-- What you should do --
Note how many lines of the data below hold the word "Taipas", then give that number with no other text.

[Stored data entries]
[Start of Attachment]
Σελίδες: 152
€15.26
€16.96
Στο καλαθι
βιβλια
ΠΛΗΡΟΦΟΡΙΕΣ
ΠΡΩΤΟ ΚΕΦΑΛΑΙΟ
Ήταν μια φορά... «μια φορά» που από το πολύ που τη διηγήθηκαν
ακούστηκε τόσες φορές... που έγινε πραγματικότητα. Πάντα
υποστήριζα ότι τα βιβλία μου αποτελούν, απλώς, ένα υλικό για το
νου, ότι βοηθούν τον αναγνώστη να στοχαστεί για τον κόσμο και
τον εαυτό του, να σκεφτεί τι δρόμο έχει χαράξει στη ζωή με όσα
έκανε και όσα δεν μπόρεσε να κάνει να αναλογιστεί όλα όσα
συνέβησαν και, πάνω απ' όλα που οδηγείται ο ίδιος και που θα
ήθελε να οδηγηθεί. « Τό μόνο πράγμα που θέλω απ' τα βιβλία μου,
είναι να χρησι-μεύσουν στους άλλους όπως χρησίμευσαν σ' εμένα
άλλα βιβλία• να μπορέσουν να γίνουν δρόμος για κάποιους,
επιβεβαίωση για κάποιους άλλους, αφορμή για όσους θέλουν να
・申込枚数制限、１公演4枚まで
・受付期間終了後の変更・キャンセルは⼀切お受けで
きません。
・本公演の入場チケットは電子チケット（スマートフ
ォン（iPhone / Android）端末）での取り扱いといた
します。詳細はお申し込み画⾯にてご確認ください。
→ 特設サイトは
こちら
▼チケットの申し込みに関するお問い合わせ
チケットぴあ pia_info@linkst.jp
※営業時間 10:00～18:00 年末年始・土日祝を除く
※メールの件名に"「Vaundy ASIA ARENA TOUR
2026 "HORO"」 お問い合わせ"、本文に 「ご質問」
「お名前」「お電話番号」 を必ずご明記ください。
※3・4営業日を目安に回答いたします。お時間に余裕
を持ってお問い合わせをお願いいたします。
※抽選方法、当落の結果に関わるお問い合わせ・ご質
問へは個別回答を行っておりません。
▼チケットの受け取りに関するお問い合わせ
[End of Attachment]
[Start of Attachment]
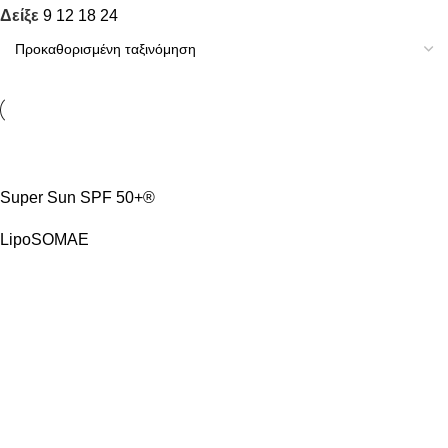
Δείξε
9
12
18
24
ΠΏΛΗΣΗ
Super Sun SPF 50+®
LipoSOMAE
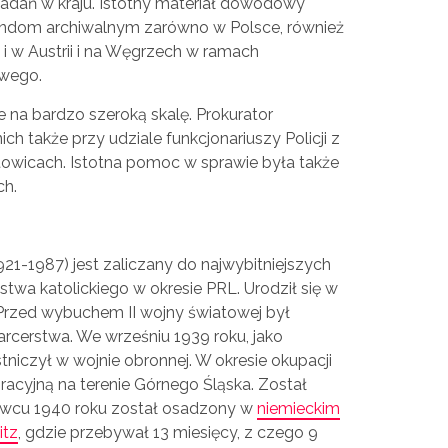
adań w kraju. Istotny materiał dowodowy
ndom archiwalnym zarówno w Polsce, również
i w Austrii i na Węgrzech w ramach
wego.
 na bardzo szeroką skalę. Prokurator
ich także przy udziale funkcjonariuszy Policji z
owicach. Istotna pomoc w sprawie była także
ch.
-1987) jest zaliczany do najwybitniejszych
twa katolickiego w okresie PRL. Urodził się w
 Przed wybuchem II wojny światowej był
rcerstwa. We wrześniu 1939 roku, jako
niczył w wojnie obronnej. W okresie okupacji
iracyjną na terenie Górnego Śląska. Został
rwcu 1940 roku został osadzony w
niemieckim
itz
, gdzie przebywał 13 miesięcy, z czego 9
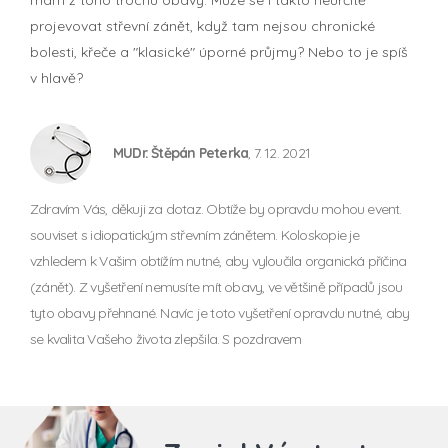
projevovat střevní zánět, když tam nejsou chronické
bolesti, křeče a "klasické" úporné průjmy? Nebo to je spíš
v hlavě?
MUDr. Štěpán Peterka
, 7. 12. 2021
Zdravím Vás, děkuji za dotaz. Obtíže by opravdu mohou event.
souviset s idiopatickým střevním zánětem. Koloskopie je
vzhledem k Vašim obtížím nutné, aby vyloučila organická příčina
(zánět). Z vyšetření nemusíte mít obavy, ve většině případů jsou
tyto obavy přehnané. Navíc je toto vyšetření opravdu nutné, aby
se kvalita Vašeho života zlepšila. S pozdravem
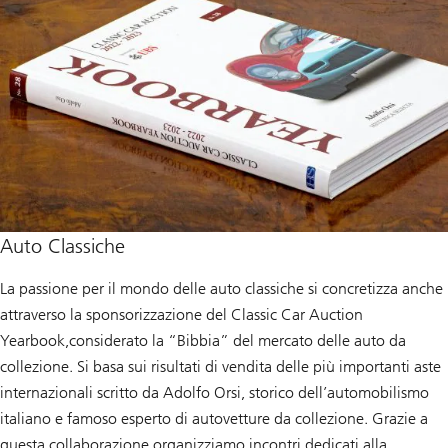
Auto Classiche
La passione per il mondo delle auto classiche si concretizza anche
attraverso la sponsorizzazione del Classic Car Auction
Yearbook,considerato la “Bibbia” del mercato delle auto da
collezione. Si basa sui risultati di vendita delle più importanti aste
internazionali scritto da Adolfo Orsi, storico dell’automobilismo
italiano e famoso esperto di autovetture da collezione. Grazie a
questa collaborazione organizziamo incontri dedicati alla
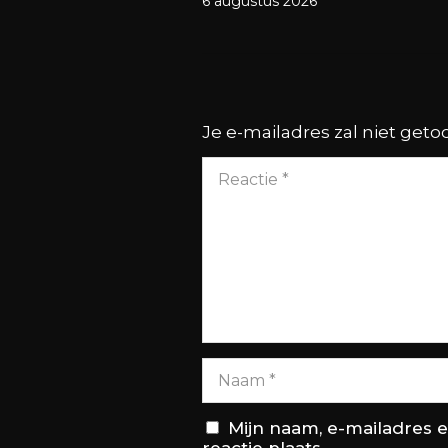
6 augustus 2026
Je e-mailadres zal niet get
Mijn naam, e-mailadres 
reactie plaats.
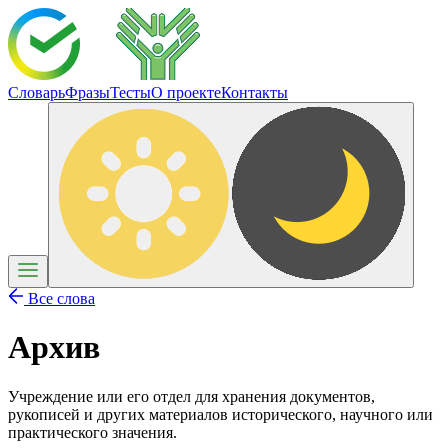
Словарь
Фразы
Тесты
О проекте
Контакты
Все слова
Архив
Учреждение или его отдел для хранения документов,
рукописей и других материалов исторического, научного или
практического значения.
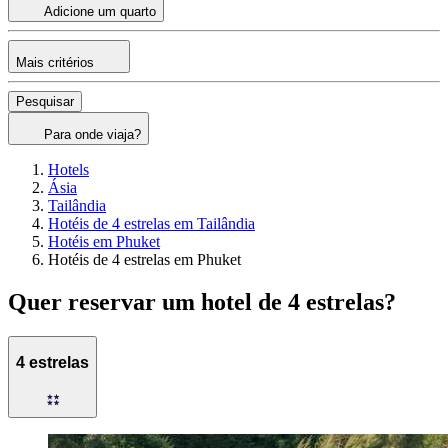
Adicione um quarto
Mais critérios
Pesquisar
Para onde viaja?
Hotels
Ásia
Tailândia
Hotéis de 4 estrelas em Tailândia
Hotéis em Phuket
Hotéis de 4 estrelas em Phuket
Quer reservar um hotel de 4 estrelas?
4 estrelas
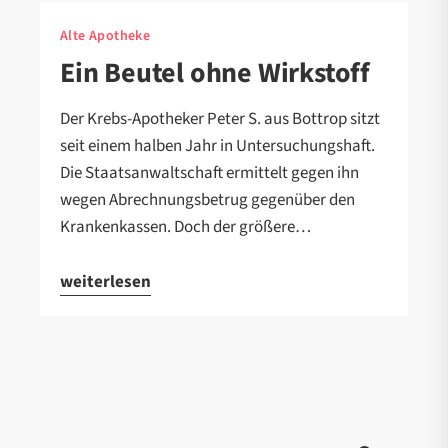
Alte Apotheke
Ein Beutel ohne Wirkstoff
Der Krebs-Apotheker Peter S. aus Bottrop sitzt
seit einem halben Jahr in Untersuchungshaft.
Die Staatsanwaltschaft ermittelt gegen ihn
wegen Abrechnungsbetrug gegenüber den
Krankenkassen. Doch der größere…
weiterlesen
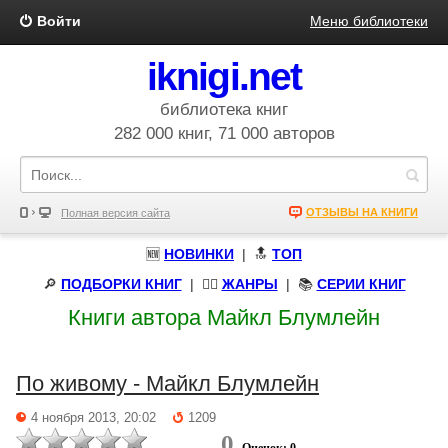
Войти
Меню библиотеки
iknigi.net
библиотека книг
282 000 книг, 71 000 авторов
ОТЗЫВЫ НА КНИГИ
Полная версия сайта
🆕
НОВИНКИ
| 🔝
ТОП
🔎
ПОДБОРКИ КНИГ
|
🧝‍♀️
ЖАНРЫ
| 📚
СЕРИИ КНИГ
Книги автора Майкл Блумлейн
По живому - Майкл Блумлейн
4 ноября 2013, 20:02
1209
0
[End of Attachment]
[Start of Attachment]
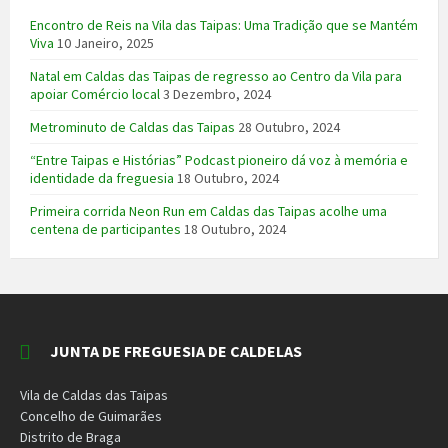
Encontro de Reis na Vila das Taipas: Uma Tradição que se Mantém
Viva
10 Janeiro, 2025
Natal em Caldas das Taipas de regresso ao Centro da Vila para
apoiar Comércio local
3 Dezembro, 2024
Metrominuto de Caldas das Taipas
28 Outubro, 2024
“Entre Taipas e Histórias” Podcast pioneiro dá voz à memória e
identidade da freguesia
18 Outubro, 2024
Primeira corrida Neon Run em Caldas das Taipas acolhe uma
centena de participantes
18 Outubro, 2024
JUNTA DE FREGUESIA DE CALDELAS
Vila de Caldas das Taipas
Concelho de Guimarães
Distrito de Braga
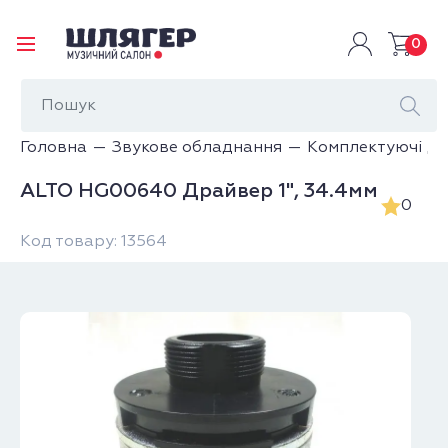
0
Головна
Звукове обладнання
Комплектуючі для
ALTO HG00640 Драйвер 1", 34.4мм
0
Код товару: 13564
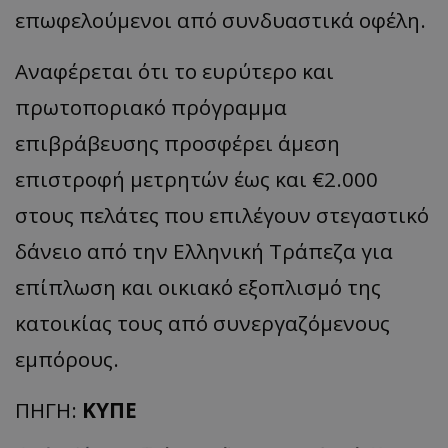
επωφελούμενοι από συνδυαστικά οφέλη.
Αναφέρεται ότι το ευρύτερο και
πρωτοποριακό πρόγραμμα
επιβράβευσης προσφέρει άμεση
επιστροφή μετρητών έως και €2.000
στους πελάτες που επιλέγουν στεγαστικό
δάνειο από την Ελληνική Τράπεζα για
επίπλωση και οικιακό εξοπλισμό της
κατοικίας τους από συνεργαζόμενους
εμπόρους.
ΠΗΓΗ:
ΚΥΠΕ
[End of Attachment]
-- Response --
6